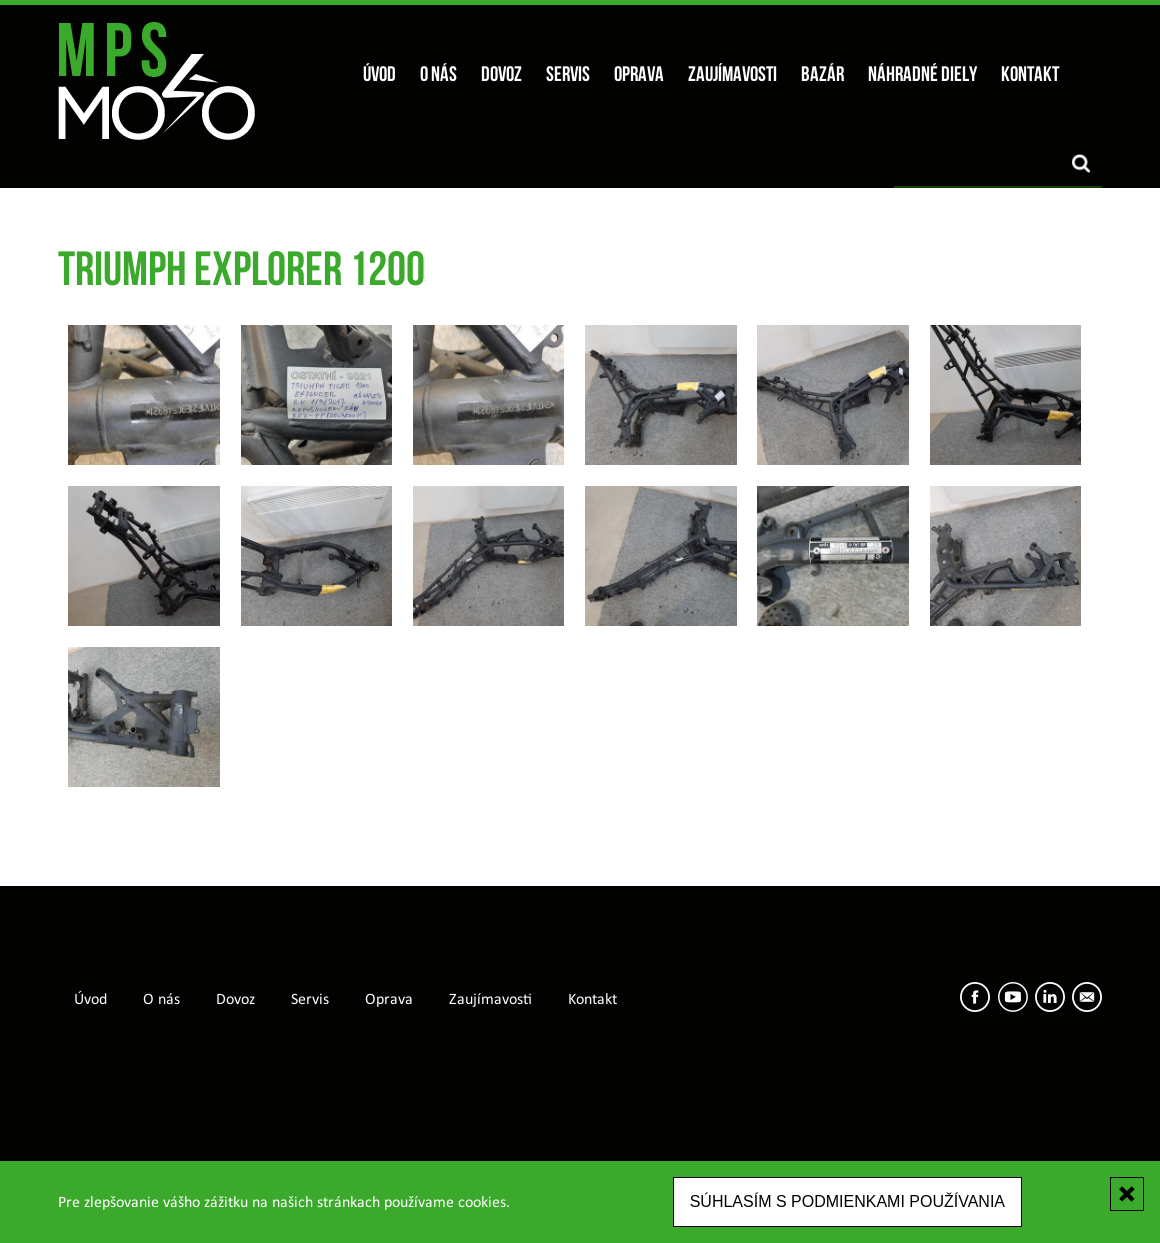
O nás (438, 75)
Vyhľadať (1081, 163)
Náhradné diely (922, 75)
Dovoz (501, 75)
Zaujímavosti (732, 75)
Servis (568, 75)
━━━━━━━━━━━━━━━━
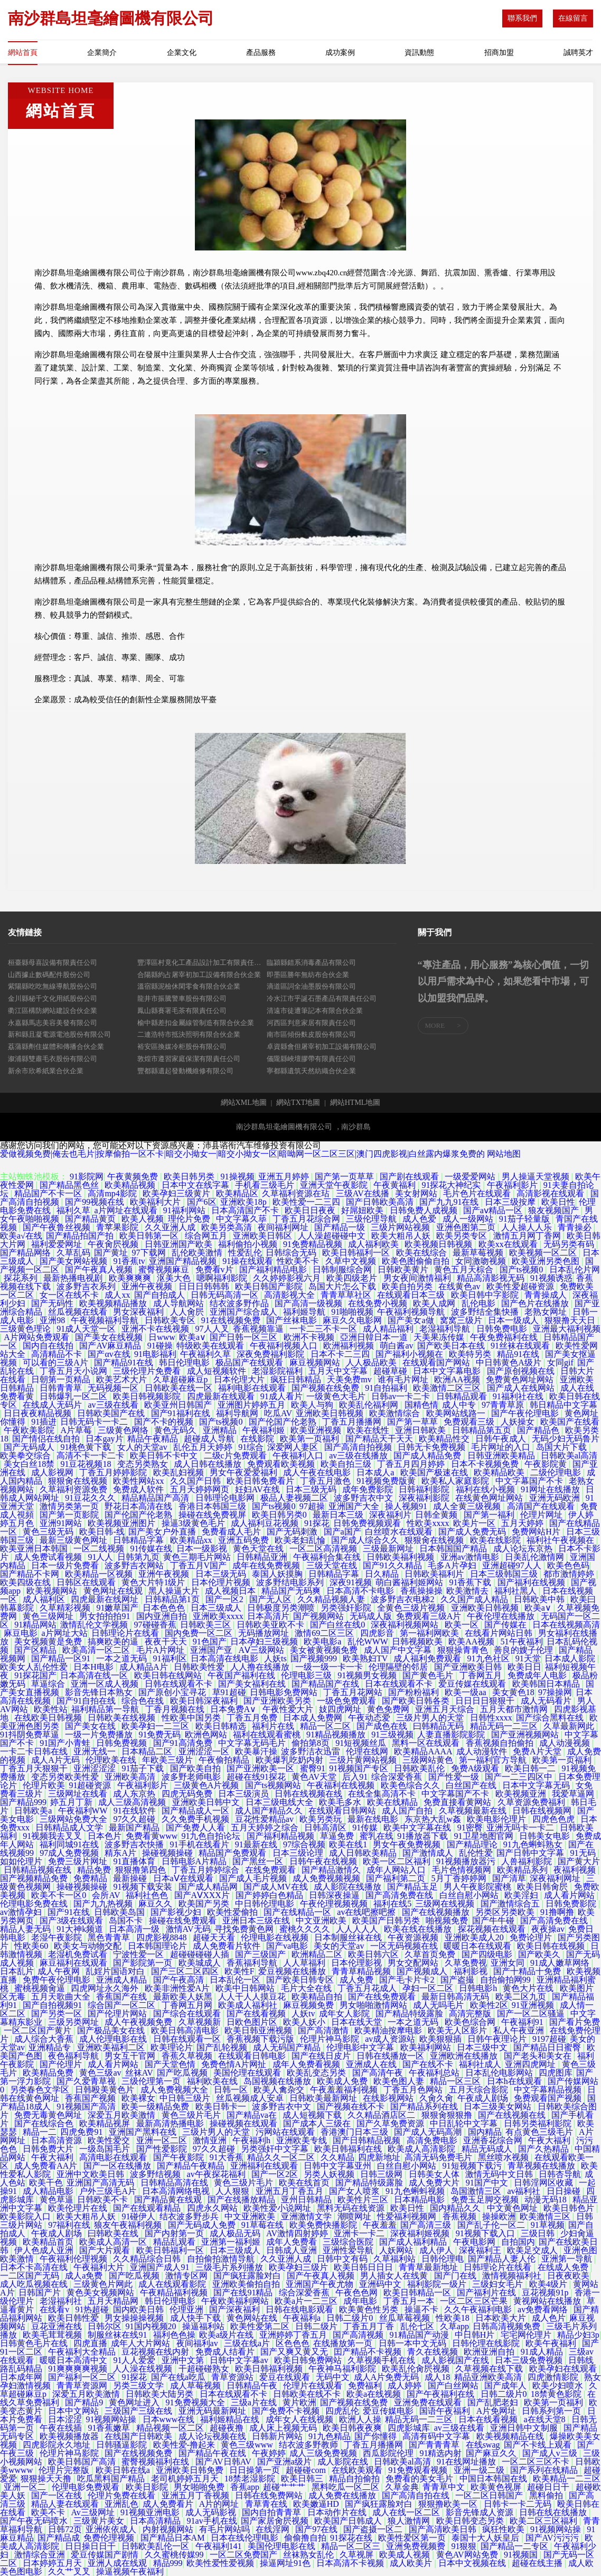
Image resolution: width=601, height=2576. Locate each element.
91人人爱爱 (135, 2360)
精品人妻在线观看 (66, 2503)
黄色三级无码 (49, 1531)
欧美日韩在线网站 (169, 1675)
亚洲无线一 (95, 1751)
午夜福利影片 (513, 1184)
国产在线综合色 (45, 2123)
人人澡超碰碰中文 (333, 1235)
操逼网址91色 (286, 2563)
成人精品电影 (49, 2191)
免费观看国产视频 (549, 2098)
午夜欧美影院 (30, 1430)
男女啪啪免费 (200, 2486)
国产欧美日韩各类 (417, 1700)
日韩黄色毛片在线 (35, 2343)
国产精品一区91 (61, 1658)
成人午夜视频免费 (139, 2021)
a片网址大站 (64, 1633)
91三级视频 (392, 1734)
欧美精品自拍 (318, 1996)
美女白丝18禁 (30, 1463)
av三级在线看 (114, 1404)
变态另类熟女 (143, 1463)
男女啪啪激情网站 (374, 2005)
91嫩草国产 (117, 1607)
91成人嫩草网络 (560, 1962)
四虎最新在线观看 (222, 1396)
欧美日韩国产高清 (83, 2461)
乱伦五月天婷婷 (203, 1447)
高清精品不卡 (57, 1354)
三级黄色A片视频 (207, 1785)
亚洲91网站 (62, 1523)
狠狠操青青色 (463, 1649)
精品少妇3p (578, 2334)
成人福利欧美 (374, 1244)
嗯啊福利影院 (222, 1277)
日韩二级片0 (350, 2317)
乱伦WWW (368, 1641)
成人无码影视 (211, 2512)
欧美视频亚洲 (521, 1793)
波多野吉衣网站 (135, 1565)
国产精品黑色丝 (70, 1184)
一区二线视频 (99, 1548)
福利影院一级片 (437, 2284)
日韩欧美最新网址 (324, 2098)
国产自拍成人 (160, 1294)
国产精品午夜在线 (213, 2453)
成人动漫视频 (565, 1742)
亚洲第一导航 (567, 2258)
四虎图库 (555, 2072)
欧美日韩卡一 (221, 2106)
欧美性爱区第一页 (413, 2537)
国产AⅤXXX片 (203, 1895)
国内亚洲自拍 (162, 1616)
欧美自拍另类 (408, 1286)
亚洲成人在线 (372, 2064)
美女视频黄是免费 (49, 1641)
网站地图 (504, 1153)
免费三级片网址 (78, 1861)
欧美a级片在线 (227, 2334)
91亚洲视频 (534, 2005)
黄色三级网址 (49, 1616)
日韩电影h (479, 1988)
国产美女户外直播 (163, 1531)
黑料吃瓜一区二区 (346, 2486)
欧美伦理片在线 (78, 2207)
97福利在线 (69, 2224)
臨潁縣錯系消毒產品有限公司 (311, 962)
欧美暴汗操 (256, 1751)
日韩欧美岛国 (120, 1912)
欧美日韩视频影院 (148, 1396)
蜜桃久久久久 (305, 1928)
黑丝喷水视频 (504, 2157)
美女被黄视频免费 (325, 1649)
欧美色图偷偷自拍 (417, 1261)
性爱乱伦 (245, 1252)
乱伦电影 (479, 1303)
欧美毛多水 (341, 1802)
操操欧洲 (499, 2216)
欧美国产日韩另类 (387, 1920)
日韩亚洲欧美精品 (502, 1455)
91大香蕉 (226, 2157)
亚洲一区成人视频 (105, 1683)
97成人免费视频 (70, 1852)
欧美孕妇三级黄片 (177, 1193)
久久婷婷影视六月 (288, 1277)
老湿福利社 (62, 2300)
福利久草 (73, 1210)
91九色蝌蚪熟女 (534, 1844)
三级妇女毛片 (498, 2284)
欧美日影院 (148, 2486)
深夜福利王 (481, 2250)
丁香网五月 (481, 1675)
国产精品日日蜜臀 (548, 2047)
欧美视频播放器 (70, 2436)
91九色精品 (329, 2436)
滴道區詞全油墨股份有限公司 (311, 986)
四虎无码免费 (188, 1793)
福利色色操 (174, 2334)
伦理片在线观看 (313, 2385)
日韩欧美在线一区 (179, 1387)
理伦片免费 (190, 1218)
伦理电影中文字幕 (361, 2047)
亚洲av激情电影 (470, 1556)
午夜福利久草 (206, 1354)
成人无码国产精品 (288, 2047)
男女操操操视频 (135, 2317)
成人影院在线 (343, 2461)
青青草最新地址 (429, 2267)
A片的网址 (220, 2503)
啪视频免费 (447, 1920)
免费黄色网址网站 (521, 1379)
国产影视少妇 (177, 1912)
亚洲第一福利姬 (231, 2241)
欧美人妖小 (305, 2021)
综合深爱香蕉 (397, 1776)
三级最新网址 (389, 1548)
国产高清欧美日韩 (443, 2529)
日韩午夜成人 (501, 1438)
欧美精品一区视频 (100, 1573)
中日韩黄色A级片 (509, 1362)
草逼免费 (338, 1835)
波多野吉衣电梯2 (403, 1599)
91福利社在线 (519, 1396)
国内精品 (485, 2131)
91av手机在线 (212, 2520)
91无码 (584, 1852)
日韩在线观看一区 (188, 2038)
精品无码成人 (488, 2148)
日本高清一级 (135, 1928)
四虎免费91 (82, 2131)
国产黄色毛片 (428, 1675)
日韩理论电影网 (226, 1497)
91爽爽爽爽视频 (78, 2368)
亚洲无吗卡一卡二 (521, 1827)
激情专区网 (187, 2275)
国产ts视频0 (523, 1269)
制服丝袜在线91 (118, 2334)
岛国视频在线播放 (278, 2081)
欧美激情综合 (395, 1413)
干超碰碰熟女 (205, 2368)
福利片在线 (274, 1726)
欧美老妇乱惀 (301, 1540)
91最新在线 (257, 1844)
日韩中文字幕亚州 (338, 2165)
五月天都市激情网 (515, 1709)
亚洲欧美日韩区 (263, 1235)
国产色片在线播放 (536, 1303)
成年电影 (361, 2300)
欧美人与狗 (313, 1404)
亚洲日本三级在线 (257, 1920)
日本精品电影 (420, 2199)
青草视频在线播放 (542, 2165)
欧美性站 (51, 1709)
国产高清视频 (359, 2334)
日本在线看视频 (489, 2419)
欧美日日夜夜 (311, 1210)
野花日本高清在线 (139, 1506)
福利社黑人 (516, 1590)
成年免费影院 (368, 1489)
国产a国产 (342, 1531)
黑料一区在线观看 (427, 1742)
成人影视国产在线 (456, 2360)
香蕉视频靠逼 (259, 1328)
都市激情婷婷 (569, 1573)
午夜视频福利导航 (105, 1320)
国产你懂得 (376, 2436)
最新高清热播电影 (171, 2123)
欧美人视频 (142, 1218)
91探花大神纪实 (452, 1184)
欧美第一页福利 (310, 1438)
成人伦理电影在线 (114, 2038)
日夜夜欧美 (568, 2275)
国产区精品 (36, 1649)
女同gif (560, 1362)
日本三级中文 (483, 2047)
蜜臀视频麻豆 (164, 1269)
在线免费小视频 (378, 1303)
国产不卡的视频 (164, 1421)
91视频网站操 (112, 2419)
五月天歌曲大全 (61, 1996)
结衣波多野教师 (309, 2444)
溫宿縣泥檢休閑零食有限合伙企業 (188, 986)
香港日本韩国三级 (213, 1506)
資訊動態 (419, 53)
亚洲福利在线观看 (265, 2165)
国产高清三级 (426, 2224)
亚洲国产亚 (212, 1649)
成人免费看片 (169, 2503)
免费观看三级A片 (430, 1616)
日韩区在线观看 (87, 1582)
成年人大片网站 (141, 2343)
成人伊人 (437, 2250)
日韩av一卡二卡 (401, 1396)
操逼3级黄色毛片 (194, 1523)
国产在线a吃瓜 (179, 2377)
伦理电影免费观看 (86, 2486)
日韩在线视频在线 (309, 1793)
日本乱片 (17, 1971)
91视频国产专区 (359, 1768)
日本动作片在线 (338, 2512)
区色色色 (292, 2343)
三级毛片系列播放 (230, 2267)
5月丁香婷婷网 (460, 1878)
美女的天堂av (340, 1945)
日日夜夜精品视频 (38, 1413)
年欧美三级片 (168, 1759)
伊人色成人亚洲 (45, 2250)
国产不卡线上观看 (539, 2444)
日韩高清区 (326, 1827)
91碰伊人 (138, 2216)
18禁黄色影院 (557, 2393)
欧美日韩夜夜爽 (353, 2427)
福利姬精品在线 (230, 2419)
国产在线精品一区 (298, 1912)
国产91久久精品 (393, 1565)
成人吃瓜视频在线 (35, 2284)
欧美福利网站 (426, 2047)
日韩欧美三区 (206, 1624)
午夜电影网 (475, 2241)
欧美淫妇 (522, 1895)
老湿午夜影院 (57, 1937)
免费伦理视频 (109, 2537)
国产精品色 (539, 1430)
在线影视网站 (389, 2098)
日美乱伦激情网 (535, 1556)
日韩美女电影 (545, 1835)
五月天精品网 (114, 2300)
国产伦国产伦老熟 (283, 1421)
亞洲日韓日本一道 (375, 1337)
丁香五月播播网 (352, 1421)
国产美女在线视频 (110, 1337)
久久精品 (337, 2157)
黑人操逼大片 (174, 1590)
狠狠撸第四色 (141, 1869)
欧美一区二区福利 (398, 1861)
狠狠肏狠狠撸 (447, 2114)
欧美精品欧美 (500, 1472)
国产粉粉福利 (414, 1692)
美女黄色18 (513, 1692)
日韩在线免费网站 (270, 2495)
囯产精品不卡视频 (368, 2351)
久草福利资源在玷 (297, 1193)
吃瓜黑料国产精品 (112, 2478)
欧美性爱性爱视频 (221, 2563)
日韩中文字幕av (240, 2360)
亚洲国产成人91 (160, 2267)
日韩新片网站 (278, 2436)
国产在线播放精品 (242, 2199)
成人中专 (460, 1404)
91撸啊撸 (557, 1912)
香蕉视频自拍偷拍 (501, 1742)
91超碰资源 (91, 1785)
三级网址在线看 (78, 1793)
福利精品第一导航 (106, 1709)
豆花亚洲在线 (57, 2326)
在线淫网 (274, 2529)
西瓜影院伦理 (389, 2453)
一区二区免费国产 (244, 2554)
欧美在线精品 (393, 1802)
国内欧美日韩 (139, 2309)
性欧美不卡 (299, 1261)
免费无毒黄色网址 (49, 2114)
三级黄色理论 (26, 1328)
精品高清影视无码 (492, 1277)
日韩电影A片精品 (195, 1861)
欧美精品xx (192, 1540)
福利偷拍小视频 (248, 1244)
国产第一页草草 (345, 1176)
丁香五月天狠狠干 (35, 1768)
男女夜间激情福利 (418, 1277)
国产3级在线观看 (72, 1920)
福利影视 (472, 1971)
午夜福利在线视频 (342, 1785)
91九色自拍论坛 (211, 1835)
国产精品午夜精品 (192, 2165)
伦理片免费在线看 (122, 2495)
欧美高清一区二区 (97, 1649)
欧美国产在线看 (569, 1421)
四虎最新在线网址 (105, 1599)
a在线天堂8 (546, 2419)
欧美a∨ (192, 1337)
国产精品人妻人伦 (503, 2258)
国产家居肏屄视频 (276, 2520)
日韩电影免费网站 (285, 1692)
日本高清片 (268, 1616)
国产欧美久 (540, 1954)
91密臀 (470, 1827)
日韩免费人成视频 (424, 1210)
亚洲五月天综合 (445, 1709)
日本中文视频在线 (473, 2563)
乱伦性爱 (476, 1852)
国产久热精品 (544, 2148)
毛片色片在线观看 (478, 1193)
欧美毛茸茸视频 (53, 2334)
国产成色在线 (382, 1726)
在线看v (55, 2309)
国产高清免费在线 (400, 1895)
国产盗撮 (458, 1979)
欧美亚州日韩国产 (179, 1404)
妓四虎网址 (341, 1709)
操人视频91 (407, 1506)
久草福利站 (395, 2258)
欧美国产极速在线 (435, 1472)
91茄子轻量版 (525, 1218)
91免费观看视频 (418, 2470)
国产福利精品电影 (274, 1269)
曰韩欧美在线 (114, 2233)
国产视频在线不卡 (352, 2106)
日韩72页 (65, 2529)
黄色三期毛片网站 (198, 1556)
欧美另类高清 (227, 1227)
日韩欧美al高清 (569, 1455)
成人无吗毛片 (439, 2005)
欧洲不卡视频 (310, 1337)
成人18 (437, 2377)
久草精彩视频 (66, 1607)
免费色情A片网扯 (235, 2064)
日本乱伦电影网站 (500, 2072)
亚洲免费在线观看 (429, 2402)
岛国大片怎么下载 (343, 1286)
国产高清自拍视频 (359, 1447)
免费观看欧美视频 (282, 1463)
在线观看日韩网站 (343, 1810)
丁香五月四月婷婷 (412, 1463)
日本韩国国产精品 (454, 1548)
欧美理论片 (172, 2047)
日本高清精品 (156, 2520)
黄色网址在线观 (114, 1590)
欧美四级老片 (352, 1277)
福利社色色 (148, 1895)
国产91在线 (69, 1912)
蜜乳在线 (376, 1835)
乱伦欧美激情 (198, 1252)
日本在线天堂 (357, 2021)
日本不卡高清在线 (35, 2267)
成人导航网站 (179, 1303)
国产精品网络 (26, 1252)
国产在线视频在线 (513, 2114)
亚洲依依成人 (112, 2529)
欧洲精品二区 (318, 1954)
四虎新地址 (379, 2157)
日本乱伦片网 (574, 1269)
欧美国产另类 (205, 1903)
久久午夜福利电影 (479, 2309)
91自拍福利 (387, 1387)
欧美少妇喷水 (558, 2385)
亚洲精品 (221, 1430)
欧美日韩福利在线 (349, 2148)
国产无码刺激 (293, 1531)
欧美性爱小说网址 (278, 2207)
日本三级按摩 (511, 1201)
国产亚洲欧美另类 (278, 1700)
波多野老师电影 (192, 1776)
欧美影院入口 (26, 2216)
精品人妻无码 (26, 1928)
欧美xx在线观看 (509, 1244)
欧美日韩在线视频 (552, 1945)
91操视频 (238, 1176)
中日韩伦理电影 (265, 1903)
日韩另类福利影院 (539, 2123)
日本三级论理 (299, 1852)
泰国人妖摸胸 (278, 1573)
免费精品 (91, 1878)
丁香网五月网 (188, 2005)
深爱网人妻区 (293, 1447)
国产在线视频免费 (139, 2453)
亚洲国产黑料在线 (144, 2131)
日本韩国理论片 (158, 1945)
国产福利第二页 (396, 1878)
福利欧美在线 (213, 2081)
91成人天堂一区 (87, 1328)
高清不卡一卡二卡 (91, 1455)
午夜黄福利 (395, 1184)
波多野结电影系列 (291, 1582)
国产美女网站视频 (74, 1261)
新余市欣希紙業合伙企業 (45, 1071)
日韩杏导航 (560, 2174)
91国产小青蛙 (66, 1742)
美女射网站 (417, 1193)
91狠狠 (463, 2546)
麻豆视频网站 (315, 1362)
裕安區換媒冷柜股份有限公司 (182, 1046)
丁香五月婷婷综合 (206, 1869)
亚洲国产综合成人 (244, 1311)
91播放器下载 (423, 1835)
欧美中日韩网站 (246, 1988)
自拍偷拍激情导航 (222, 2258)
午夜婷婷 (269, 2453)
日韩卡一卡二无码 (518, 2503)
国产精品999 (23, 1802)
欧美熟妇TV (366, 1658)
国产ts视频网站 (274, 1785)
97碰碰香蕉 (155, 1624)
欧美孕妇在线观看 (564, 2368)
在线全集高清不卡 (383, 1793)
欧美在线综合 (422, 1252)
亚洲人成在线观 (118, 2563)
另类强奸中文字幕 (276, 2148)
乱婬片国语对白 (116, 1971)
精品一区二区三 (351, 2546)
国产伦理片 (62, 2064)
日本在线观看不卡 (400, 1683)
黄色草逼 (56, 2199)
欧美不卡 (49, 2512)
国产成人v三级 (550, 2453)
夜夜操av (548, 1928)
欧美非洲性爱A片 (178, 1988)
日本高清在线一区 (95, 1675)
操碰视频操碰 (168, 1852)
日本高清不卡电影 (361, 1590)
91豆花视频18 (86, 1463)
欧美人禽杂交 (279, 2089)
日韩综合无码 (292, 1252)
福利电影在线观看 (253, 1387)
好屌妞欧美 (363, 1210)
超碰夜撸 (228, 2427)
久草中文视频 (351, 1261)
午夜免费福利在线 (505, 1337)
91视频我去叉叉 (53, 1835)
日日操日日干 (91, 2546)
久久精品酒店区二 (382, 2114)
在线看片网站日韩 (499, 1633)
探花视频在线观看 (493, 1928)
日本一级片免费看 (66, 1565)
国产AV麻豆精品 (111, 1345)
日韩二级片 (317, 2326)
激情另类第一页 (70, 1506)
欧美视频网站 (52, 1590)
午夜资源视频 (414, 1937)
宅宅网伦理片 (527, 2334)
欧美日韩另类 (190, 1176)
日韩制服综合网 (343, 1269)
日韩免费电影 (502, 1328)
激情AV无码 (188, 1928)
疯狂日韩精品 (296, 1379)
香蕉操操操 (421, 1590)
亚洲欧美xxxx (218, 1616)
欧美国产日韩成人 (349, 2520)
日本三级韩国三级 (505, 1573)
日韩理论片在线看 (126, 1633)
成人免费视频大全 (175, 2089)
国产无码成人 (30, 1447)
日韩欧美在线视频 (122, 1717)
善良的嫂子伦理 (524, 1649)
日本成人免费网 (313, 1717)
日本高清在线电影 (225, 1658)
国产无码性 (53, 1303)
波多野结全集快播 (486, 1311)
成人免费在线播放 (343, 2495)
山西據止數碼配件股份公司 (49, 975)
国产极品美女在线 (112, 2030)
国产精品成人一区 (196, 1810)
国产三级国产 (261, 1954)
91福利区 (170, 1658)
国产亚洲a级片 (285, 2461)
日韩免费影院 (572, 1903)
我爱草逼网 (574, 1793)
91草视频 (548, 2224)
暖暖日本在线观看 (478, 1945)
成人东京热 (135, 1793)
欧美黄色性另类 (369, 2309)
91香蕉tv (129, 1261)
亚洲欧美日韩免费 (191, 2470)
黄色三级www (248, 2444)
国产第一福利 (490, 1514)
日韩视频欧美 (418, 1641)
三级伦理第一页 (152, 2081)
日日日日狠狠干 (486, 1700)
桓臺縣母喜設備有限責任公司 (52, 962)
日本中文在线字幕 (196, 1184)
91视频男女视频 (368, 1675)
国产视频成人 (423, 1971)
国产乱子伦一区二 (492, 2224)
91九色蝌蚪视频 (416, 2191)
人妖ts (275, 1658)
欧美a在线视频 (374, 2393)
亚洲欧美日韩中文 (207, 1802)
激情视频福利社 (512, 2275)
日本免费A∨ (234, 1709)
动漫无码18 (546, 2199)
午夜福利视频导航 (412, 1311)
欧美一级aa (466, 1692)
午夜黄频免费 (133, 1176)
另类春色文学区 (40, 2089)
━━━━━━━━━━━━━━━━
• _Exercise_: When you reach the line holding "国产高清视频 (359, 2334)" in the records above, begin reproducing exactly, stop after the line holding "免费伦理视频 (109, 2537)", and output nothing else.

• _Response area_:
国产高清视频 (359, 2334)
日本在线看视频 (489, 2419)
欧美日日夜夜 (311, 1210)
野花日本高清在线 (139, 1506)
福利社黑人 (516, 1590)
成年免费影院 (368, 1489)
国产a国产 (342, 1531)
黑料一区在线观看 (427, 1742)
成人影视国产在线 (456, 2360)
香蕉视频靠逼 (259, 1328)
都市激情婷婷 (569, 1573)
午夜视频福利导航 (105, 1320)
国产你懂得 (376, 2436)
最新高清热播电影 (171, 2123)
欧美人视频 (142, 1218)
91探花大神纪实 (452, 1184)
欧美第一页福利 (310, 1438)
成人伦理电影在线 (114, 2038)
日夜夜欧美 (568, 2275)
国产区精品 (36, 1649)
女同gif (560, 1362)
日本三级中文 (483, 2047)
蜜臀视频麻豆 (164, 1269)
在线免费小视频 (378, 1303)
国产不卡的视频 (164, 1421)
91视频网站操 (112, 2419)
五月天歌曲大全 (61, 1996)
结衣波多野教师 (309, 2444)
溫宿縣泥檢休閑零食有限合伙企業 (188, 986)
香港日本韩国三级 (213, 1506)
資訊動態 (419, 53)
亚洲福利在线观看 (265, 2165)
国产高清三级 (426, 2224)
亚洲国产亚 (212, 1649)
成人免费看片 (169, 2503)
免费观看三级A片 (430, 1616)
日韩区在线观看 (87, 1582)
成年人大片网站 (141, 2343)
成人伊人 (437, 2250)
日韩av一卡二卡 (401, 1396)
操逼3级黄色毛片 (194, 1523)
国产在线a吃瓜 (179, 2377)
伦理电影免费观看 (86, 2486)
日韩在线视频在线 (309, 1793)
日本乱片 (17, 1971)
91视频国产专区 (359, 1768)
日本动作片在线 (338, 2512)
区色色色 (292, 2343)
三级毛片系列播放 (230, 2267)
5月丁香婷婷网 (460, 1878)
美女的天堂av (340, 1945)
日日夜夜精品视频 (38, 1413)
年欧美三级片 (168, 1759)
伊人色成人亚洲 (45, 2250)
国产不卡线上观看 (539, 2444)
日韩高清区 (326, 1827)
91碰伊人 (138, 2216)
18禁黄色影院 (557, 2393)
欧美日韩夜夜爽 (353, 2427)
福利姬精品在线 (230, 2419)
国产在线精品一区 (298, 1912)
国产91久久精品 (393, 1565)
成人吃瓜视频在线 (35, 2284)
欧美福利网站 (426, 2047)
日韩欧美三区 (206, 1624)
午夜电影网 (475, 2241)
欧美淫妇 (522, 1895)
老湿午夜影院 (57, 1937)
免费伦理视频 (109, 2537)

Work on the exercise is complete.